The Lian Li PC-Q05 Case
I’m not aware of any other high quality Thin Mini-ITX cases available on the market other than the Lian Li PC-Q05. As you would expect, a Thin Mini-ITX board will work in any Mini-ITX case but that somewhat diminishes the value of the Thin Mini-ITX standard to begin with.
The Q05 is a rather simple case in that it features no USB or other ports in the case itself. The thin rectangle simply provides space to mount a Thin Mini-ITX board, two 2.5-inch drives (preferably SSDs), and the Intel HTS1155LP CPU cooler. Since the power supply is external, no space is needed for it either in the case.
Putting it All Together
Building a system based on the Intel DQ77KB, Core i7 3770S, and Lian Li PC-Q05B proved to be an interesting project. Opening up the Q05B case for the first time shows the support bar and the extra hardware like screws.
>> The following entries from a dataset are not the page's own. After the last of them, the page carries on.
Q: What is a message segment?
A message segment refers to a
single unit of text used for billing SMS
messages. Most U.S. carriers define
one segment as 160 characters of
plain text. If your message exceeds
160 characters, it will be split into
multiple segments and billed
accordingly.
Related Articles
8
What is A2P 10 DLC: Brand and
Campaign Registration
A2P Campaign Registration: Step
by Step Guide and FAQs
Another nice feature of the DQ77KB is that it comes with two rear I/O panel covers.
One is the standard height and the other is the Thin Mini-ITX height. I installed the CPU and memory on the motherboard and then set it in the case.
I realized that I need to install the special HTS1155LP CPU cooler before putting the board into the case. Flipping the board over, I held the CPU cooler backplate in place with the fingers and then installed the CPU cooler.
Here is the CPU cooler installed and everything placed into the Lian Li Q05.
I utilized my standard SSDs for this system which are a 240GB Intel 520 SSD for boot and primary storage and a 512GB Crucial M4 SSD for additional storage. As a nice touch, both 2.5-inch drive bays are shock mounted with rubber.
Right before the final closing of the case, everything is in place. Cable management is tight as would be expected but everything just fits.
One of my potential goals for this system is a portable VMware ESXi demo system. I think it would work quite well for this and would still support VT-d with a CPU that support VT-d. If I were to use it as an ESXi demo system, I would likely change the CPU to a Core i5 3470T or Core i5 3570T since HD 4000 Graphics is not necessary.
A future addition to this system will likely be an mSATA SSD such as one of the Crucial M4 mSATA SSDs. That would allow the two drive bays to be utilized for up to 1TB laptop drives such as the 1TB HGST Travelstar 5400RPM 2.5-inch hard drive. Two 1TB drives in a RAID 0 might make a good media store.
So far, I’m quite impressed with the system. What you lose is discrete graphics and more than two drive bays. What you gain is a very powerful and very portable system. I’ll write up a full parts list with prices in a day or two.